(Collected data)
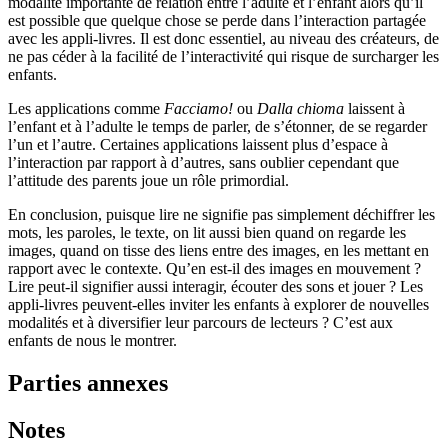
modalité importante de relation entre l’adulte et l’enfant alors qu’il
est possible que quelque chose se perde dans l’interaction partagée
avec les appli-livres. Il est donc essentiel, au niveau des créateurs, de
ne pas céder à la facilité de l’interactivité qui risque de surcharger les
enfants.
Les applications comme
Facciamo!
ou
Dalla chioma
laissent à
l’enfant et à l’adulte le temps de parler, de s’étonner, de se regarder
l’un et l’autre. Certaines applications laissent plus d’espace à
l’interaction par rapport à d’autres, sans oublier cependant que
l’attitude des parents joue un rôle primordial.
En conclusion, puisque lire ne signifie pas simplement déchiffrer les
mots, les paroles, le texte, on lit aussi bien quand on regarde les
images, quand on tisse des liens entre des images, en les mettant en
rapport avec le contexte. Qu’en est-il des images en mouvement ?
Lire peut-il signifier aussi interagir, écouter des sons et jouer ? Les
appli-livres peuvent-elles inviter les enfants à explorer de nouvelles
modalités et à diversifier leur parcours de lecteurs ? C’est aux
enfants de nous le montrer.
Parties annexes
Notes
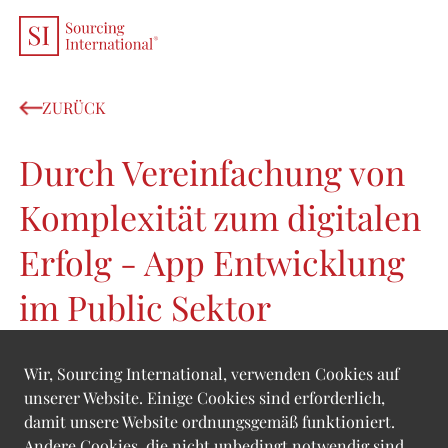
EN
/
DE
ZURÜCK
Durch Vereinfachung von
Komplexität zum digitalen
Erfolg - App Entwicklung
im Public Sektor
Wir, Sourcing International, verwenden Cookies auf
unserer Website. Einige Cookies sind erforderlich,
damit unsere Website ordnungsgemäß funktioniert.
Andere Cookies, die nicht unbedingt notwendig sind,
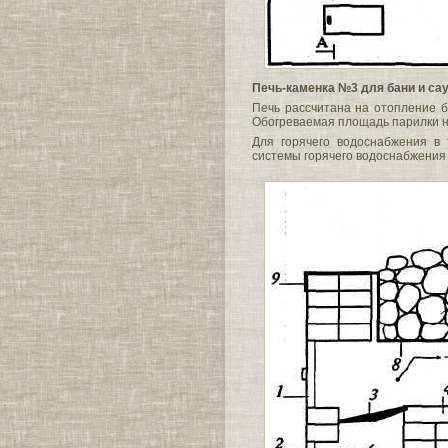
Печь-каменка №3 для бани и са
Печь рассчитана на отопление 
Обогреваемая площадь парилки н
Для горячего водоснабжения в 
системы горячего водоснабжения 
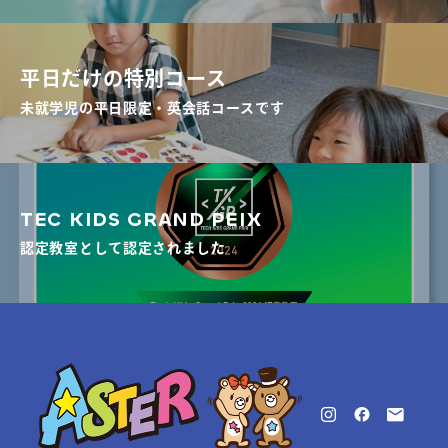
平日だけの特別コース
未就学児の平日限定・英会話コースです
TEC KIDS GRAND PEIX
認定教室として認定されました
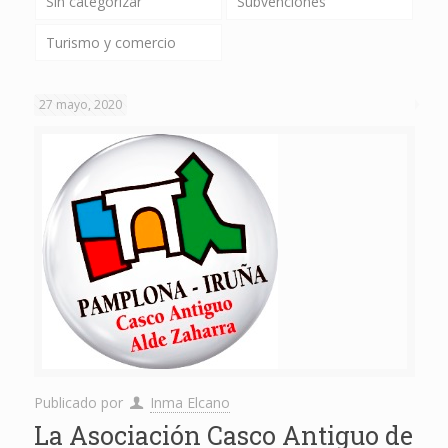
Sin categorizar
Subvenciones
Turismo y comercio
27 mayo, 2020
Publicado por
Inma Elcano
La Asociación Casco Antiguo de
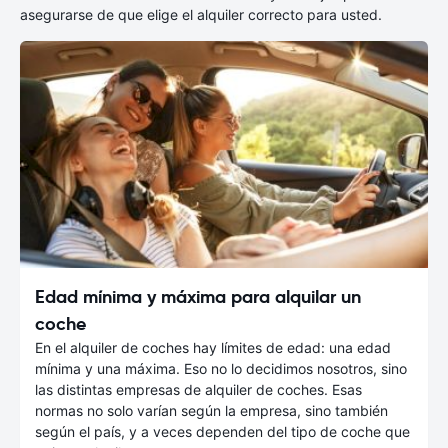
asegurarse de que elige el alquiler correcto para usted.
Edad mínima y máxima para alquilar un
coche
En el alquiler de coches hay límites de edad: una edad
mínima y una máxima. Eso no lo decidimos nosotros, sino
las distintas empresas de alquiler de coches. Esas
normas no solo varían según la empresa, sino también
según el país, y a veces dependen del tipo de coche que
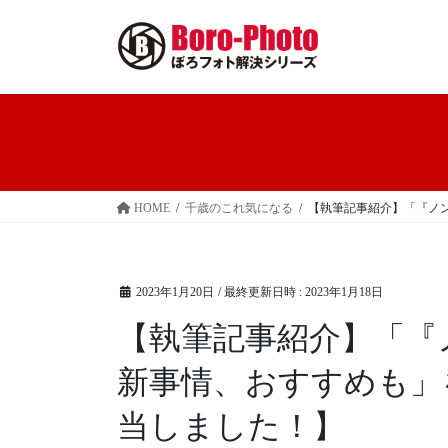
コ
ナ
ン
ビ
テ
ゲ
ン
ー
ツ
シ
へ
ョ
ス
ン
キ
に
ッ
移
HOME
千歳のこれ気になる
【執筆記事紹介】「『ノン
プ
動
2023年1月20日
/ 最終更新日時 :
2023年1月18日
【執筆記事紹介】「『
新事情、おすすめも」
当しました！】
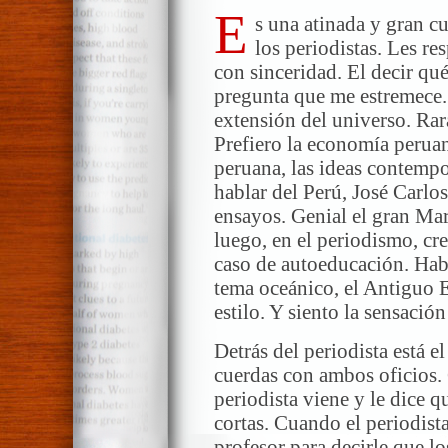
E
s una atinada y gran c
los periodistas. Les 
con sinceridad. El decir qué
pregunta que me estremece. 
extensión del universo. Rar
Prefiero la economía peruana
peruana, las ideas contemp
hablar del Perú, José Carlo
ensayos. Genial el gran Mar
luego, en el periodismo, cr
caso de autoeducación. Habl
tema oceánico, el Antiguo E
estilo. Y siento la sensació
Detrás del periodista está 
cuerdas con ambos oficios. 
periodista viene y le dice q
cortas. Cuando el periodista
profesor para decirle que lo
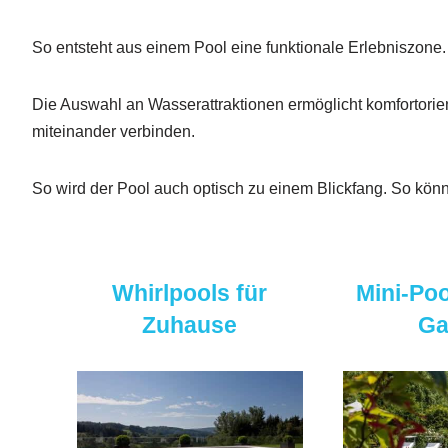
So entsteht aus einem Pool eine funktionale Erlebniszone.
Die Auswahl an Wasserattraktionen ermöglicht komfortorien
miteinander verbinden.
So wird der Pool auch optisch zu einem Blickfang. So könn
Whirlpools für
Mini-Poo
Zuhause
Ga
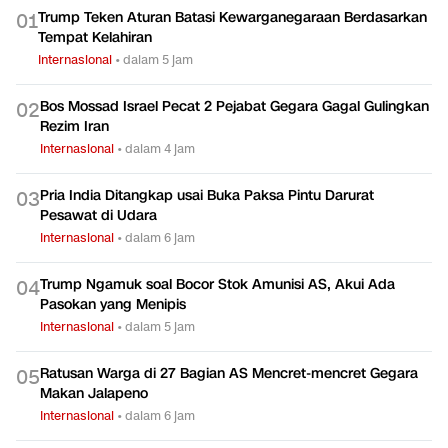
Trump Teken Aturan Batasi Kewarganegaraan Berdasarkan
0
1
Tempat Kelahiran
Internasional
•
dalam 5 jam
Bos Mossad Israel Pecat 2 Pejabat Gegara Gagal Gulingkan
0
2
Rezim Iran
Internasional
•
dalam 4 jam
Pria India Ditangkap usai Buka Paksa Pintu Darurat
0
3
Pesawat di Udara
Internasional
•
dalam 6 jam
Trump Ngamuk soal Bocor Stok Amunisi AS, Akui Ada
0
4
Pasokan yang Menipis
Internasional
•
dalam 5 jam
Ratusan Warga di 27 Bagian AS Mencret-mencret Gegara
0
5
Makan Jalapeno
Internasional
•
dalam 6 jam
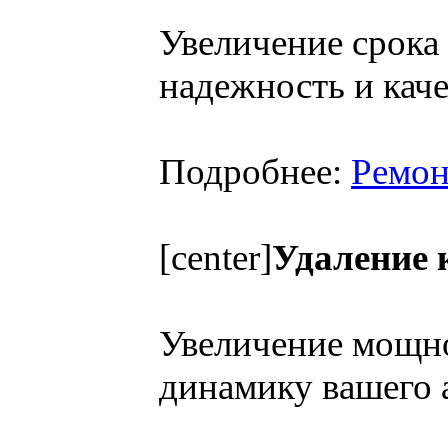
Увеличение срока
надежность и кач
Подробнее:
Ремон
[center]
Удаление 
Увеличение мощно
динамику вашего 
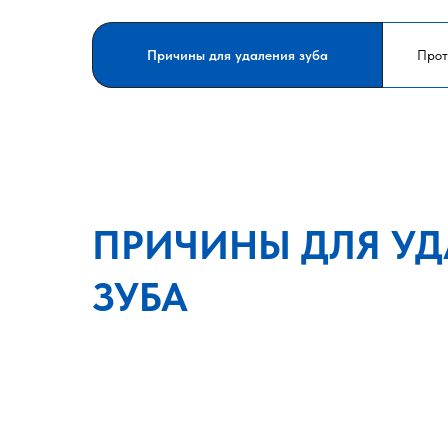
Причины для удаления зуба
Прот
ПРИЧИНЫ ДЛЯ У
ЗУБА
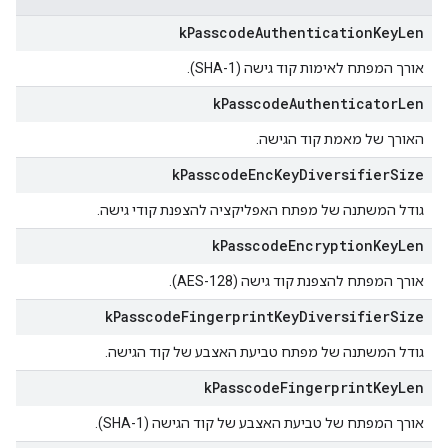
k
Passcode
Authentication
Key
Len
אורך המפתח לאימות קוד גישה (SHA-1).
k
Passcode
Authenticator
Len
האורך של מאמת קוד הגישה.
k
Passcode
Enc
Key
Diversifier
Size
גודל המשתנה של מפתח האפליקציה להצפנת קודי גישה.
k
Passcode
Encryption
Key
Len
אורך המפתח להצפנת קוד גישה (AES-128).
k
Passcode
Fingerprint
Key
Diversifier
Size
גודל המשתנה של מפתח טביעת האצבע של קוד הגישה.
k
Passcode
Fingerprint
Key
Len
אורך המפתח של טביעת האצבע של קוד הגישה (SHA-1).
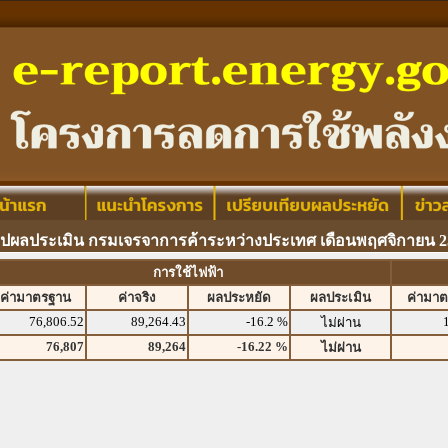
ุปผลประเมิน กรมเจรจาการค้าระหว่างประเทศ เดือนพฤศจิกายน 2
การใช้ไฟฟ้า
ค่ามาตรฐาน
ค่าจริง
ผลประหยัด
ผลประเมิน
ค่ามา
76,806.52
89,264.43
-16.2 %
ไม่ผ่าน
76,807
89,264
-16.22 %
ไม่ผ่าน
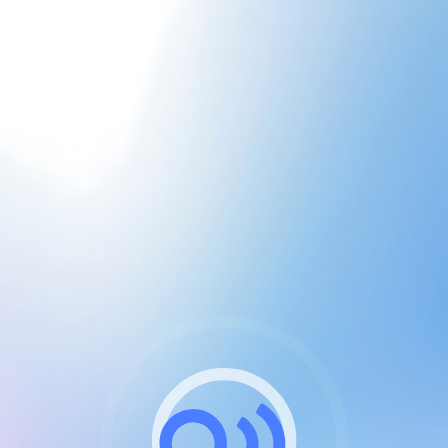
CGU & cookies
J'accepte les CGUs
et les cookies essentiels
Pour naviguer sur notre site, vous devez lire et
respecter nos
Conditions Générales d'Utilisation
.
Nous utilisons des cookies et technologies analogues
requises pour l'affichage et les performances de
certaines publicités. Notez qu'en nous soutenant avec
un compte Premium cela vous évitera toute publicité
sur nos services et activera des fonctionnalités
exclusives !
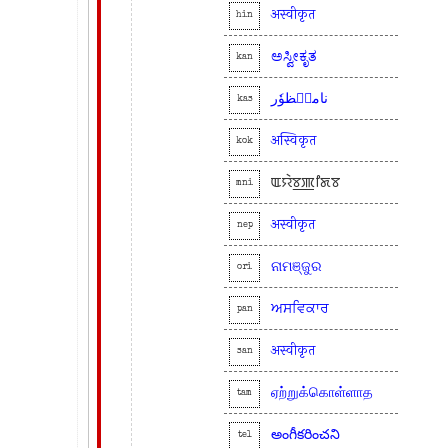
अस्वीकृत
hin
ಅಸ್ವೀಕೃತ
kan
نامنٛظوٗر
kas
अस्विकृत
kok
ꯑꯌꯥꯕ꯭ꯄꯤꯗꯕ
mni
अस्वीकृत
nep
ନାମଞ୍ଜୁର
ori
ਅਸਵਿਕਾਰ
pan
अस्वीकृत
san
ஏற்றுக்கொள்ளாத
tam
అంగీకరించని
tel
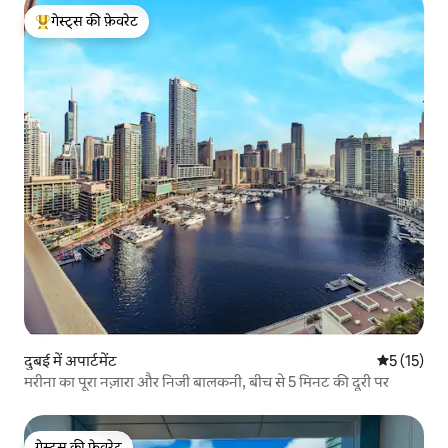
गेस्ट्स की फ़ेवरेट
गेस्ट्स का टॉप फ़ेवरेट
दुबई में अपार्टमेंट
औसत रेटिंग 5 
5 (15)
मरीना का पूरा नज़ारा और निजी बालकनी, बीच से 5 मिनट की दूरी पर
गेस्ट्स की फ़ेवरेट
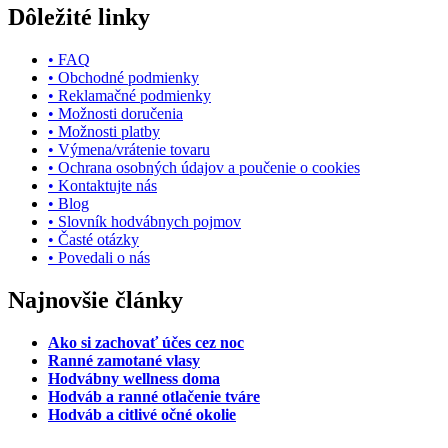
Dôležité linky
• FAQ
• Obchodné podmienky
• Reklamačné podmienky
• Možnosti doručenia
• Možnosti platby
• Výmena/vrátenie tovaru
• Ochrana osobných údajov a poučenie o cookies
• Kontaktujte nás
• Blog
• Slovník hodvábnych pojmov
• Časté otázky
• Povedali o nás
Najnovšie články
Ako si zachovať účes cez noc
Ranné zamotané vlasy
Hodvábny wellness doma
Hodváb a ranné otlačenie tváre
Hodváb a citlivé očné okolie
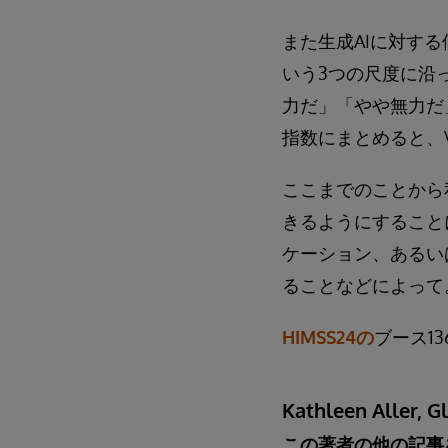
また生成AIに対す
いう3つの尺度に沿
力だ」「やや無力だ
指数にまとめると、V
ここまでのことから
きるようにすること
ケーション、あるい
ることなどによって
HIMSS24の
ブース1
Kathleen Aller, G
この著者の他の記事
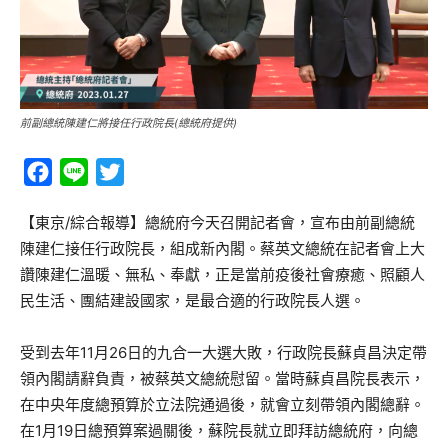
前副總統陳建仁將接任行政院長(總統府提供)
Facebook
Line
Twitter
【東京/綜合報導】總統府今天召開記者會，宣布由前副總統
陳建仁接任行政院長，組成新內閣。蔡英文總統在記者會上大
讚陳建仁溫暖、無私、奉獻，正是當前疫後社會療癒、照顧人
民生活、團結建設國家，是最合適的行政院長人選。
受到去年11月26日的九合一大選大敗，行政院長蘇貞昌決定帶
領內閣請辭負責，被蔡英文總統慰留。當時蘇貞昌院長表示，
在中央年度總預算於立法院通過後，就會立刻帶領內閣總辭。
在1月19日總預算案過關後，蘇院長就立即拜訪總統府，向總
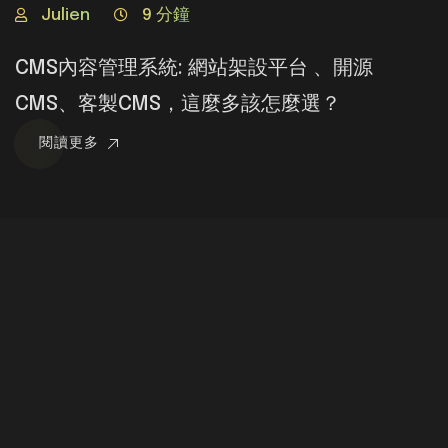
Julien
9 分鐘
CMS內容管理系統: 網站架設平台 、開源
CMS、客製CMS，這麼多該怎麼選？
閱讀更多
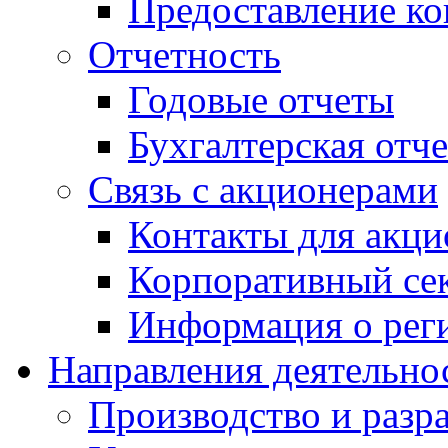
Предоставление ко
Отчетность
Годовые отчеты
Бухгалтерская отч
Связь с акционерами
Контакты для акци
Корпоративный се
Информация о рег
Направления деятельно
Производство и разр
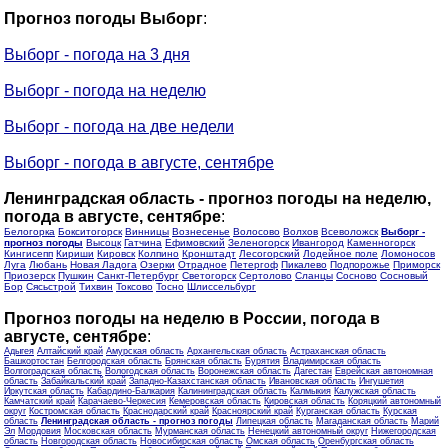
Прогноз погоды Выборг
:
Выборг - погода на 3 дня
Выборг - погода на неделю
Выборг - погода на две недели
Выборг - погода в августе, сентябре
Ленинградская область - прогноз погоды на неделю,
погода в августе, сентябре
:
Белогорка
Бокситогорск
Винницы
Вознесенье
Волосово
Волхов
Всеволожск
Выборг -
прогноз погоды
Высоцк
Гатчина
Ефимовский
Зеленогорск
Ивангород
Каменногорск
Кингисепп
Кириши
Кировск
Колпино
Кронштадт
Лесогорский
Лодейное поле
Ломоносов
Луга
Любань
Новая Ладога
Озерки
Отрадное
Петергоф
Пикалево
Подпорожье
Приморск
Приозерск
Пушкин
Санкт-Петербург
Светогорск
Сертолово
Сланцы
Сосново
Сосновый
Бор
Сясьстрой
Тихвин
Токсово
Тосно
Шлиссельбург
Прогноз погоды на неделю в России, погода в
августе, сентябре
:
Адыгея
Алтайский край
Амурская область
Архангельская область
Астраханская область
Башкортостан
Белгородская область
Брянская область
Бурятия
Владимирская область
Волгоградская область
Вологодская область
Воронежская область
Дагестан
Еврейская автономная
область
Забайкальский край
Западно-Казахстанская область
Ивановская область
Ингушетия
Иркутская область
Кабардино-Балкария
Калининградская область
Калмыкия
Калужская область
Камчатский край
Карачаево-Черкесия
Кемеровская область
Кировская область
Коряцкий автономный
округ
Костромская область
Краснодарский край
Красноярский край
Курганская область
Курская
область
Ленинградская область - прогноз погоды
Липецкая область
Магаданская область
Марий
Эл
Мордовия
Московская область
Мурманская область
Ненецкий автономный округ
Нижегородская
область
Новгородская область
Новосибирская область
Омская область
Оренбургская область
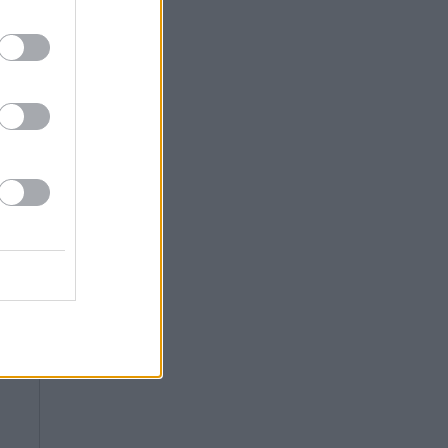
’s
τ.
το
ης
ενη
ας
ιο
ου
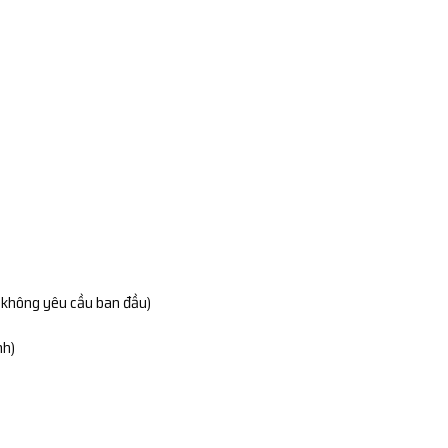
g không yêu cầu ban đầu)
nh)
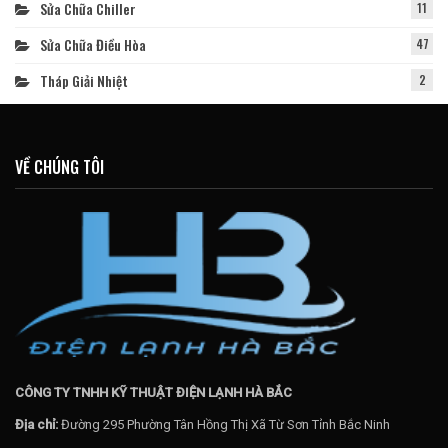
Sửa Chữa Chiller
11
Sửa Chữa Điều Hòa
47
Tháp Giải Nhiệt
2
VỀ CHÚNG TÔI
CÔNG TY TNHH KỸ THUẬT ĐIỆN LẠNH HÀ BẮC
Địa chỉ:
Đường 295 Phường Tân Hồng Thị Xã Từ Sơn Tỉnh Bắc Ninh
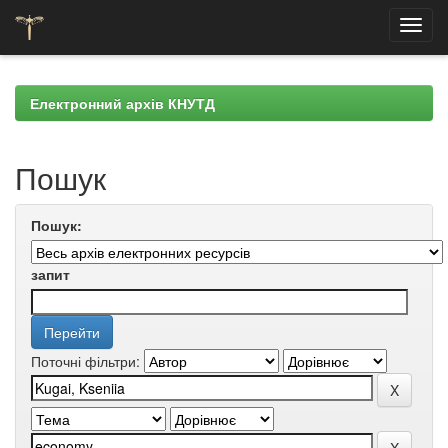
Skip
navigation
Електронний архів КНУТД
Пошук
Пошук:
запит
Поточні фільтри:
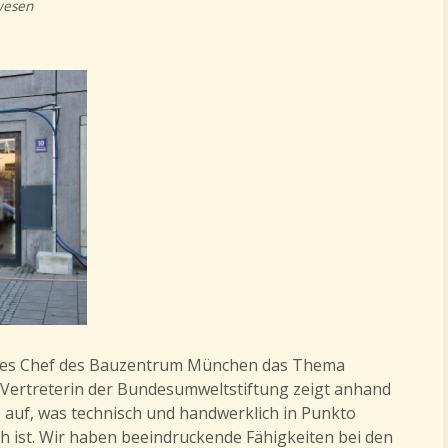
wesen
 des Chef des Bauzentrum München das Thema
Vertreterin der Bundesumweltstiftung zeigt anhand
 auf, was technisch und handwerklich in Punkto
ch ist. Wir haben beeindruckende Fähigkeiten bei den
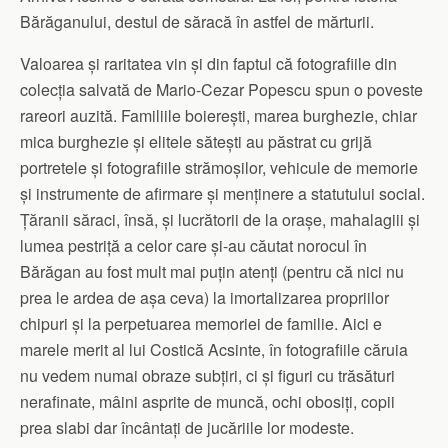
Bărăganului, destul de săracă în astfel de mărturii.
Valoarea şi raritatea vin şi din faptul că fotografiile din
colecţia salvată de Mario-Cezar Popescu spun o poveste
rareori auzită. Familiile boiereşti, marea burghezie, chiar
mica burghezie şi elitele săteşti au păstrat cu grijă
portretele şi fotografiile strămoşilor, vehicule de memorie
şi instrumente de afirmare şi menţinere a statutului social.
Ţăranii săraci, însă, şi lucrătorii de la oraşe, mahalagiii şi
lumea pestriţă a celor care şi-au căutat norocul în
Bărăgan au fost mult mai puţin atenţi (pentru că nici nu
prea le ardea de aşa ceva) la imortalizarea propriilor
chipuri şi la perpetuarea memoriei de familie. Aici e
marele merit al lui Costică Acsinte, în fotografiile căruia
nu vedem numai obraze subţiri, ci şi figuri cu trăsături
nerafinate, mâini asprite de muncă, ochi obosiţi, copii
prea slabi dar încântaţi de jucăriile lor modeste.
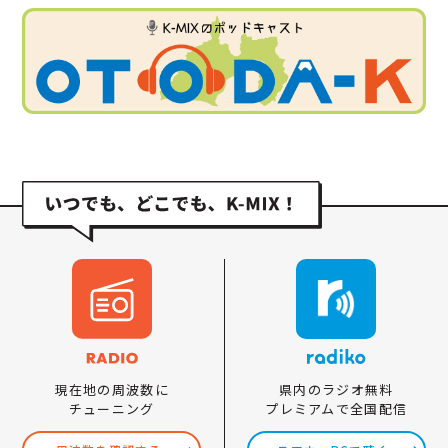
県内のラジオ無料
現在地の周波数に
プレミアムで全国配信
チューニング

> **Required action**
Repeat the lines above, starting at the first and stopping after the line that holds "Sin categorizar", with the pictures left out.

> **Written response**
modalité importante de relation entre l’adulte et l’enfant alors qu’il
est possible que quelque chose se perde dans l’interaction partagée
avec les appli-livres. Il est donc essentiel, au niveau des créateurs, de
ne pas céder à la facilité de l’interactivité qui risque de surcharger les
enfants.
Les applications comme
Facciamo!
ou
Dalla chioma
laissent à
l’enfant et à l’adulte le temps de parler, de s’étonner, de se regarder
l’un et l’autre. Certaines applications laissent plus d’espace à
l’interaction par rapport à d’autres, sans oublier cependant que
l’attitude des parents joue un rôle primordial.
En conclusion, puisque lire ne signifie pas simplement déchiffrer les
mots, les paroles, le texte, on lit aussi bien quand on regarde les
images, quand on tisse des liens entre des images, en les mettant en
rapport avec le contexte. Qu’en est-il des images en mouvement ?
Lire peut-il signifier aussi interagir, écouter des sons et jouer ? Les
appli-livres peuvent-elles inviter les enfants à explorer de nouvelles
modalités et à diversifier leur parcours de lecteurs ? C’est aux
enfants de nous le montrer.
Parties annexes
Notes
EN
/
DE
ZURÜCK
Durch Vereinfachung von
Komplexität zum digitalen
Erfolg - App Entwicklung
im Public Sektor
Wir, Sourcing International, verwenden Cookies auf
unserer Website. Einige Cookies sind erforderlich,
damit unsere Website ordnungsgemäß funktioniert.
Andere Cookies, die nicht unbedingt notwendig sind,
Печь-каменка №3 для бани и са
Печь рассчитана на отопление 
Обогреваемая площадь парилки н
Для горячего водоснабжения в 
системы горячего водоснабжения 
平日だけの特別コース
未就学児の平日限定・英会話コースです
TEC KIDS GRAND PEIX
認定教室として認定されました
Sin categorizar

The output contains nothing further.